Organic Extensibility as a Browser Design approach, as implemented in the TreeWorld browser for ad hoc XML, Rick Jelliffe, Topologi

Closing keynote

Closing keynote, Jean Paoli, Microsoft

Jean summarised the topics and general feeling of the conference nicely. Jean added two important statements:

Say NO to binary XML. (Followed by applause from the audience!)

People like to think in terms of documents! Which is something to think about for all those web application developers out there... if they agree with Jean.

He also went on too long about the merits of working with XML in Office 2003.

Conclusions

My comments above are only a small part of what I took with me and absorbed. I'm still struggling to create one holistic opinion about the whole conference... It was a pretty overwhelming experience.

I think the conference is expensive at €1300,-, but it is also packed with interesting presentations.

One of the themes I think I recognised was that a lot of technology is in place to create a semantic web and to take the web in general to new places, like the mobile space.

There are a lot of competing technologies and standards. I guess this competition is good, and we'll see which standards, applications etcetera will survive in a few years time. Given that these are mostly open standards, there isn't much fear for vendor lock-in. Often, there is some sort of interoperability or conversion method in place. Hence the just do it mentality that was in the atmosphere.

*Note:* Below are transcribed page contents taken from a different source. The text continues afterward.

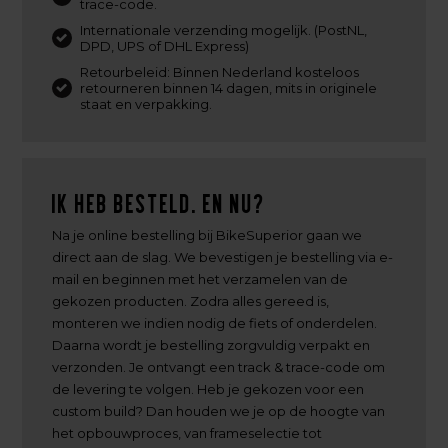
trace-code.
Internationale verzending mogelijk. (PostNL,
DPD, UPS of DHL Express)
Retourbeleid: Binnen Nederland kosteloos
retourneren binnen 14 dagen, mits in originele
staat en verpakking.
Ik heb besteld. En nu?
Na je online bestelling bij BikeSuperior gaan we
direct aan de slag. We bevestigen je bestelling via e-
mail en beginnen met het verzamelen van de
gekozen producten. Zodra alles gereed is,
monteren we indien nodig de fiets of onderdelen.
Daarna wordt je bestelling zorgvuldig verpakt en
verzonden. Je ontvangt een track & trace-code om
de levering te volgen. Heb je gekozen voor een
custom build? Dan houden we je op de hoogte van
het opbouwproces, van frameselectie tot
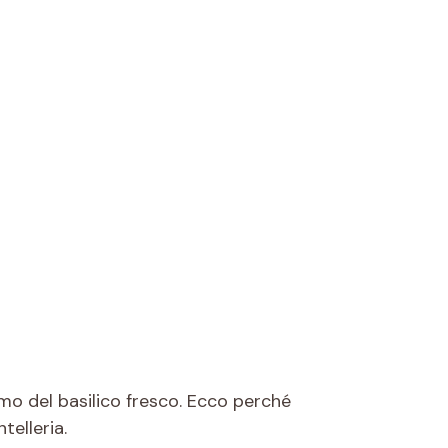
ofumo del basilico fresco. Ecco perché
telleria.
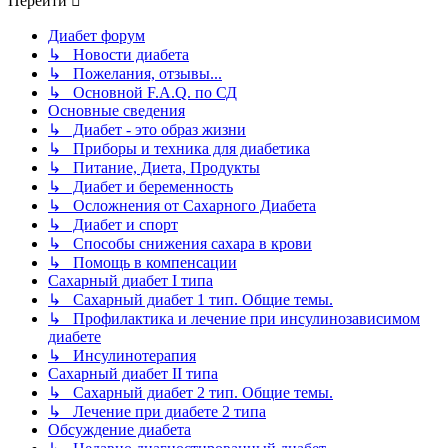
Перейти
Диабет форум
↳ Новости диабета
↳ Пожелания, отзывы...
↳ Основной F.A.Q. по СД
Основные сведения
↳ Диабет - это образ жизни
↳ Приборы и техника для диабетика
↳ Питание, Диета, Продукты
↳ Диабет и беременность
↳ Осложнения от Сахарного Диабета
↳ Диабет и спорт
↳ Способы снижения сахара в крови
↳ Помощь в компенсации
Сахарный диабет I типа
↳ Сахарный диабет 1 тип. Общие темы.
↳ Профилактика и лечение при инсулинозависимом
диабете
↳ Инсулинотерапия
Сахарный диабет II типа
↳ Сахарный диабет 2 тип. Общие темы.
↳ Лечение при диабете 2 типа
Обсуждение диабета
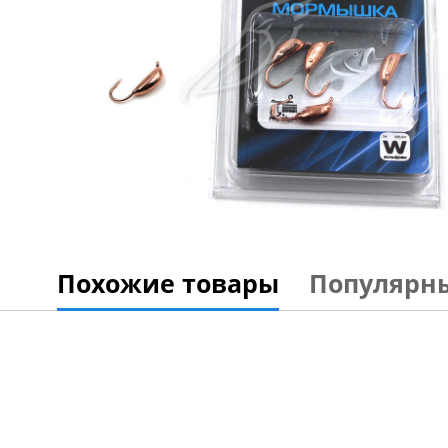
Похожие товары
Популярн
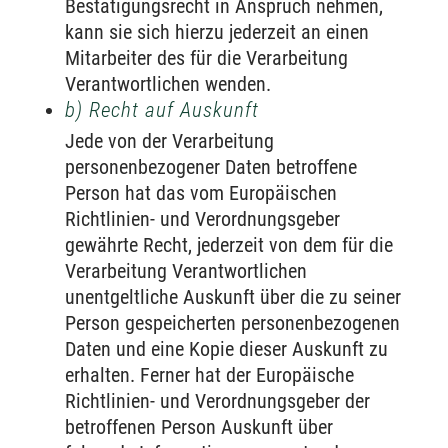
Bestätigungsrecht in Anspruch nehmen,
kann sie sich hierzu jederzeit an einen
Mitarbeiter des für die Verarbeitung
Verantwortlichen wenden.
b) Recht auf Auskunft
Jede von der Verarbeitung
personenbezogener Daten betroffene
Person hat das vom Europäischen
Richtlinien- und Verordnungsgeber
gewährte Recht, jederzeit von dem für die
Verarbeitung Verantwortlichen
unentgeltliche Auskunft über die zu seiner
Person gespeicherten personenbezogenen
Daten und eine Kopie dieser Auskunft zu
erhalten. Ferner hat der Europäische
Richtlinien- und Verordnungsgeber der
betroffenen Person Auskunft über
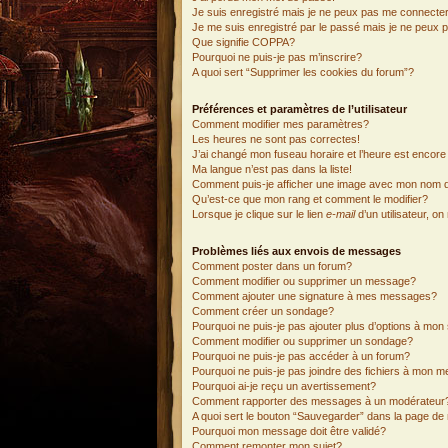
Je suis enregistré mais je ne peux pas me connecter
Je me suis enregistré par le passé mais je ne peux 
Que signifie COPPA?
Pourquoi ne puis-je pas m’inscrire?
A quoi sert “Supprimer les cookies du forum”?
Préférences et paramètres de l’utilisateur
Comment modifier mes paramètres?
Les heures ne sont pas correctes!
J’ai changé mon fuseau horaire et l’heure est encore 
Ma langue n’est pas dans la liste!
Comment puis-je afficher une image avec mon nom d’
Qu’est-ce que mon rang et comment le modifier?
Lorsque je clique sur le lien
e-mail
d’un utilisateur, 
Problèmes liés aux envois de messages
Comment poster dans un forum?
Comment modifier ou supprimer un message?
Comment ajouter une signature à mes messages?
Comment créer un sondage?
Pourquoi ne puis-je pas ajouter plus d’options à mo
Comment modifier ou supprimer un sondage?
Pourquoi ne puis-je pas accéder à un forum?
Pourquoi ne puis-je pas joindre des fichiers à mon 
Pourquoi ai-je reçu un avertissement?
Comment rapporter des messages à un modérateur
A quoi sert le bouton “Sauvegarder” dans la page d
Pourquoi mon message doit être validé?
Comment remonter mon sujet?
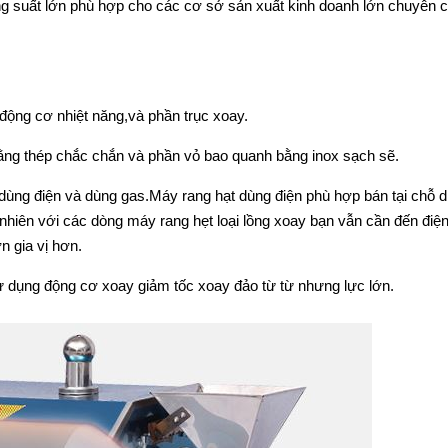
ng suất lớn phù hợp cho các cơ sở sản xuất kinh doanh lớn chuyên 
động cơ nhiệt năng,và phần trục xoay.
ằng thép chắc chắn và phần vỏ bao quanh bằng inox sạch sẽ.
 dùng điện và dùng gas.Máy rang hạt dùng điện phù hợp bán tại chỗ 
nhiên với các dòng máy rang hẹt loại lồng xoay bạn vẫn cần đến điệ
 gia vị hơn.
 dụng động cơ xoay giảm tốc xoay đảo từ từ nhưng lực lớn.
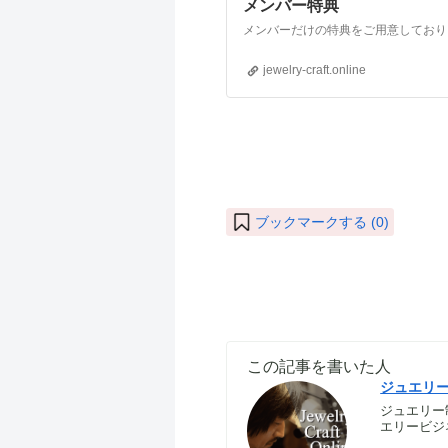
メンバー特典
jewelry-craft.online
ブックマークする (
0
)
この記事を書いた人
ジュエリ
ジュエリー
エリービジ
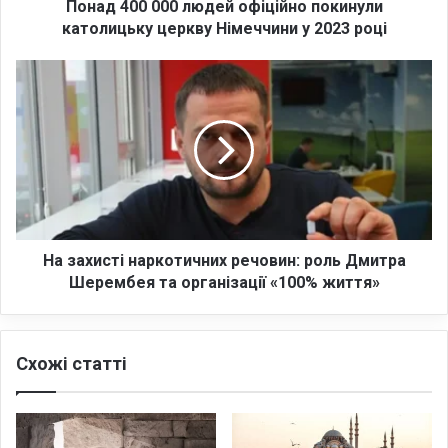
0
Понад 400 000 людей офіційно покинули
0
католицьку церкву Німеччини у 2023 році
л
ю
Н
д
а
е
з
й
а
о
х
ф
и
і
с
ц
т
і
і
й
н
На захисті наркотичних речовин: роль Дмитра
н
а
Шерембея та організації «100% життя»
о
р
п
к
о
о
Схожі статті
к
т
и
и
н
ч
у
н
л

The little bangs theme echo-ed through in many presentations. Incremental development seems like a natural thing to do with so many good open standards and open source software libraries in place. Step by step improving and integrating those components in a modular fashion makes it manageable to create innovative platforms that built upon an already impressive body of work, called the world wide web.

June 5, 2005

...As opposed to MSFT's strategy of reinventing stuff or leveraging technology (C#, XAML), to create exciting and better experiences for the end user.

Industry presentations are cool. The BBC talks by Paula, Matt, Ian and Kevin were very much appreciated. Such talks give insight into the adaptation of new technology in an organisation.

I would have like to have seen the presentation by Dominique Hazaël-Massieux titled "Bridging XHTML, XML and RDF with GRDDL" on Gleaning Resource Descriptions from Dialects of Languages (GRDDL), which was at the same time as Ian Hickson's presentation.

Matt Biddulph also seems to have presented a nice presentation on the directions of the World Wide Web and what the BBC is doing in that respect; presentation here: The Application of Weblike Design to Data, Matt Biddulph

What else would I have liked to have seen? Well, given that the conference was already so densely packed with information, I wouldn't want to see more presentations. I would love to see a similar event for more protocol oriented topics like HTTP and its friends webdav and caldav. Or perhaps even lower level stuff like STCP messaging. Perhaps I should consider visiting ApacheCon, since that would seem like a nice addition to xtech for a web developer like myself. Real web junkies might also want to visit reboot 7.0 or @media 2005 on Web Standards and Accessibility. Or for the more scientifically correct visitors: European Semantic Web Conference 2005. It's festival^H^H^H^H conference season in Europe!

June 5, 2005:

Where were the Web 3D people? Okay, I'm not expecting any XML technology to pop up at this conference, but VRML had cool, i.e. extreme, demos 8 years ago. What happened?